Prompt Optimization¶
PromptOptimizer¶
axion.caliber.PromptOptimizer ¶
PromptOptimizer(model_name: Optional[str] = None, llm: Optional[LLMRunnable] = None, llm_provider: Optional[str] = None, instruction: Optional[str] = None, max_examples: int = 10)
Optimizes evaluation prompts based on misalignment analysis.

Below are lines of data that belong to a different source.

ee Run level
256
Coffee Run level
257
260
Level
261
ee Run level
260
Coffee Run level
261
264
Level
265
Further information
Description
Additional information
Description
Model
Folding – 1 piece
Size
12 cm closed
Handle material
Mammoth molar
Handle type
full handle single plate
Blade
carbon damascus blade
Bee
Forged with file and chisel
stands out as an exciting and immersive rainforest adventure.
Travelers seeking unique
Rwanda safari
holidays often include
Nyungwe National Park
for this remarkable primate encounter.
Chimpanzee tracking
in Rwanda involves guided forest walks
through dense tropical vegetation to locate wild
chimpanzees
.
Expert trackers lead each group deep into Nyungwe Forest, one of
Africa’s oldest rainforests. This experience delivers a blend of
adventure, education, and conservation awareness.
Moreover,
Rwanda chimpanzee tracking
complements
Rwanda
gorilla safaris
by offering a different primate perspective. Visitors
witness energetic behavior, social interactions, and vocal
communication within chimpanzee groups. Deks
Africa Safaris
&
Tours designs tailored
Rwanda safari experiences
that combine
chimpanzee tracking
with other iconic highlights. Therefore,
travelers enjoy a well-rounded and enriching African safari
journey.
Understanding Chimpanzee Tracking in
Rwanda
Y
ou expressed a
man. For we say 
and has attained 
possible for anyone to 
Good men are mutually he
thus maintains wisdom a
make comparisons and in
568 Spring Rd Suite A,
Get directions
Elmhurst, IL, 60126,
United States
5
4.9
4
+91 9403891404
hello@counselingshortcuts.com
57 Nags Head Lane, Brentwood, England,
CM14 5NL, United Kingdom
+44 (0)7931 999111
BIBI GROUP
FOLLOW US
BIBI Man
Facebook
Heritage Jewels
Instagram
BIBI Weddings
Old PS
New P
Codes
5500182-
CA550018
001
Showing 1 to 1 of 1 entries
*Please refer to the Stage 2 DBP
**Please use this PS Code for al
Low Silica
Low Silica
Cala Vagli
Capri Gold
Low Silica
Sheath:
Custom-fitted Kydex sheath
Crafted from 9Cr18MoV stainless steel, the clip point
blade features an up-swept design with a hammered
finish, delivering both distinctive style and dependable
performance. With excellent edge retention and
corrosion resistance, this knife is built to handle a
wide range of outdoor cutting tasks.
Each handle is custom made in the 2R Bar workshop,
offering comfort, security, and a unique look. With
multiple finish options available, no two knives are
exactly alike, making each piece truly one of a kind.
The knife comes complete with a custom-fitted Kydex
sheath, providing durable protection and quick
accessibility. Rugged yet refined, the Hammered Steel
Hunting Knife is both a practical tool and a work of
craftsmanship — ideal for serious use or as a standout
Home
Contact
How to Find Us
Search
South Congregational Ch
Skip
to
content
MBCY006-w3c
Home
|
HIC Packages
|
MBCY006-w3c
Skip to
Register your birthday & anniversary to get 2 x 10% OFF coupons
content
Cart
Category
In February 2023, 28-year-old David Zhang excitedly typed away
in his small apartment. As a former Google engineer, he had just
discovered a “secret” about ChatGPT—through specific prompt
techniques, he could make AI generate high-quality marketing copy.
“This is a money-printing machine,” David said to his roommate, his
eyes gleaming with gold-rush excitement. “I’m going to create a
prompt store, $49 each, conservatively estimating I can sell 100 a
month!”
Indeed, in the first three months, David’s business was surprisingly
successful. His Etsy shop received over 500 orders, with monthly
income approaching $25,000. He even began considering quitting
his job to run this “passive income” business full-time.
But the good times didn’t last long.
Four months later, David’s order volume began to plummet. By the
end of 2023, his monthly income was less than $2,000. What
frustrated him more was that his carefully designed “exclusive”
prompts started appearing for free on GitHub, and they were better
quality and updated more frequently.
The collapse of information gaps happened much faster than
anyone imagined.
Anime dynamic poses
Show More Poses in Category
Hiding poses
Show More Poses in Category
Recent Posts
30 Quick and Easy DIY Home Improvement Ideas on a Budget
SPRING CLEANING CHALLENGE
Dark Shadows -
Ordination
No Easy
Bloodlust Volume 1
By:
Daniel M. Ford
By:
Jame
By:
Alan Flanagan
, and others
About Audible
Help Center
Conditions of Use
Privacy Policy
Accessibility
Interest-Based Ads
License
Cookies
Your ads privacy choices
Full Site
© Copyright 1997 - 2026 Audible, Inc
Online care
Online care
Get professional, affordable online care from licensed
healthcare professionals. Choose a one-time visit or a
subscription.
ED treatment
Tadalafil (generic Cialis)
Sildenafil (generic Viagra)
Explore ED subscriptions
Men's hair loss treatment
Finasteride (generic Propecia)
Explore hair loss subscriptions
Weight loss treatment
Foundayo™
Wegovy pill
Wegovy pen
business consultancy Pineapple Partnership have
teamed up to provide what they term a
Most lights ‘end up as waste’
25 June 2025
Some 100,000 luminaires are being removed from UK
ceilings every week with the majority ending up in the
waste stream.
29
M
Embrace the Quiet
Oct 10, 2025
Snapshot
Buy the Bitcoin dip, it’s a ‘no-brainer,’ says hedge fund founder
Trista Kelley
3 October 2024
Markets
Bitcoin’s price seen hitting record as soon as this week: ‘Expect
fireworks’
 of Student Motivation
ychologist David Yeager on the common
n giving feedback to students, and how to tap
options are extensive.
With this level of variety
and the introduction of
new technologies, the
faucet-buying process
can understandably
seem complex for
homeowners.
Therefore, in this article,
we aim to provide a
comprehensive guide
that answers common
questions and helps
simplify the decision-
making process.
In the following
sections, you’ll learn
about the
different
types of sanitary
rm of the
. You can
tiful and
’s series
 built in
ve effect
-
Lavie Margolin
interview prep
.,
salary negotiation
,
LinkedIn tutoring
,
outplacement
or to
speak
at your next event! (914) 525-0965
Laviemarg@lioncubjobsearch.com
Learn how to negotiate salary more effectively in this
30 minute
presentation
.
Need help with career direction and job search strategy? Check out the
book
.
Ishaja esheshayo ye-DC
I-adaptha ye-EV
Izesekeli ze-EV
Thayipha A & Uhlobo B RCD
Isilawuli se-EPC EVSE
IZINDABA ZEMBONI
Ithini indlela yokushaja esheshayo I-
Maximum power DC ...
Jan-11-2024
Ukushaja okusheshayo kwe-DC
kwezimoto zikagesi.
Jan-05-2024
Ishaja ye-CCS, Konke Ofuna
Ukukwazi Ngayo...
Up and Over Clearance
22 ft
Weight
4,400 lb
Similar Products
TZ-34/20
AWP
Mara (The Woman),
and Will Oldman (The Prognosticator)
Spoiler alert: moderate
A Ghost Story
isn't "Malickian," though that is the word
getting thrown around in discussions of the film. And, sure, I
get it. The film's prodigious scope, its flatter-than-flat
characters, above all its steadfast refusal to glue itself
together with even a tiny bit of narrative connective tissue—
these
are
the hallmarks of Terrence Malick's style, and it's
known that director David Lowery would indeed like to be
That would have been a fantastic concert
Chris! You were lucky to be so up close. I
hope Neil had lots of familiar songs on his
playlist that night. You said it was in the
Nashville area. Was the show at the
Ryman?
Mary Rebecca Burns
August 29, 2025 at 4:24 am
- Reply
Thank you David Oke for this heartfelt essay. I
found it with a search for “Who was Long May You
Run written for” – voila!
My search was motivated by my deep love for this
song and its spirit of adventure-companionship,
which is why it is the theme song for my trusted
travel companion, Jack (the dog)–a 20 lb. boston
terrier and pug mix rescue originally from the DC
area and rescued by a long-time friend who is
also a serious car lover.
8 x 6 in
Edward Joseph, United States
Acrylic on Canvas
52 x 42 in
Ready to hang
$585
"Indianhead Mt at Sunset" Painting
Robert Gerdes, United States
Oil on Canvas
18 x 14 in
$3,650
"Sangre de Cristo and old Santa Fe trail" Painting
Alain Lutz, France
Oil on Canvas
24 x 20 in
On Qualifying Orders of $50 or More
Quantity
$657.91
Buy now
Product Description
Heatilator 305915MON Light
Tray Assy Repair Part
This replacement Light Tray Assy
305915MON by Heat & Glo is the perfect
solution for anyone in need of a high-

This class leverages LLMHandler for structured output, automatic retries, and consistent LLM configuration with the rest of axion.
Example
from axion.caliber import PromptOptimizer
results = [ ... {'record_id': 'r1', 'human_score': 1, 'llm_score': 0, ... 'query': '...', 'actual_output': '...', 'llm_reasoning': '...'}, ... ] criteria = "Evaluate whether the response is accurate." system_prompt = "You are an evaluator..."
optimizer = PromptOptimizer(model_name='gpt-4o', llm_provider='openai') optimized = await optimizer.optimize(results, criteria, system_prompt)
print(f'Optimized criteria: {optimized.optimized_criteria}')
Initialize PromptOptimizer.
Parameters:
-
model_name(Optional[str], default:None) –Name of the LLM model (e.g., 'gpt-4o', 'claude-sonnet-4-20250514')
-
llm(Optional[LLMRunnable], default:None) –Pre-configured LLM instance
-
llm_provider(Optional[str], default:None) –LLM provider ('openai', 'anthropic')
-
instruction(Optional[str], default:None) –Custom instruction to override default optimization prompt
-
max_examples(int, default:10) –Max examples per category to include in optimization
optimize
async
¶
optimize(results: Union[List[Dict[str, Any]], List[Any]], current_criteria: str, system_prompt: str = '') -> OptimizedPrompt
Optimize evaluation criteria asynchronously.
Parameters:
-
results(Union[List[Dict[str, Any]], List[Any]]) –List of evaluation results with human_score, llm_score, etc.
-
current_criteria(str) –The current evaluation criteria to improve
-
system_prompt(str, default:'') –The current system prompt (optional)
Returns:
-
OptimizedPrompt–OptimizedPrompt with improved criteria and suggestions
OptimizedPrompt¶
axion.caliber.OptimizedPrompt
dataclass
¶
OptimizedPrompt(original_criteria: str, optimized_criteria: str, suggestions: List[PromptSuggestion], expected_improvement: str, metadata: Dict[str, Any] = dict())
Complete result from prompt optimization.
PromptSuggestion¶
axion.caliber.PromptSuggestion
dataclass
¶
A single suggestion for prompt improvement.
Renderers¶
CaliberRenderer¶
axion.caliber.CaliberRenderer ¶
Bases: ABC
Abstract renderer interface for CaliberHQ.
Implementations provide UI rendering for different environments: - NotebookCaliberRenderer: Jupyter notebooks with rich styling - ConsoleCaliberRenderer: Terminal/CLI output - JsonCaliberRenderer: JSON-only (for web APIs)
render_record
abstractmethod
¶
Render a single record for annotation.
Parameters:
-
record(UploadedRecord) –The record to display
-
annotation(Optional[Annotation], default:None) –Existing annotation if any
render_annotation_progress
abstractmethod
¶
Render annotation progress.
Parameters:
-
state(AnnotationState) –Current annotation state
render_evaluation_result
abstractmethod
¶
Render evaluation results.
Parameters:
-
result(EvaluationResult) –Evaluation result to display
render_misalignment_analysis
abstractmethod
¶
Render misalignment analysis.
Parameters:
-
analysis('MisalignmentAnalysis') –Analysis result to display
NotebookCaliberRenderer¶
axion.caliber.NotebookCaliberRenderer ¶
Bases: CaliberRenderer
Notebook-specific renderer for CaliberHQ.
Provides rich HTML and styled pandas output for Jupyter notebooks.
ConsoleCaliberRenderer¶
axion.caliber.ConsoleCaliberRenderer ¶
Bases: CaliberRenderer
Console/terminal renderer for CaliberHQ.
Provides text-based output suitable for CLI environments.
JsonCaliberRenderer¶
axion.caliber.JsonCaliberRenderer ¶
Bases: CaliberRenderer
JSON-first renderer for CaliberHQ.
Provides no-op rendering for API environments where data is consumed as JSON rather than displayed.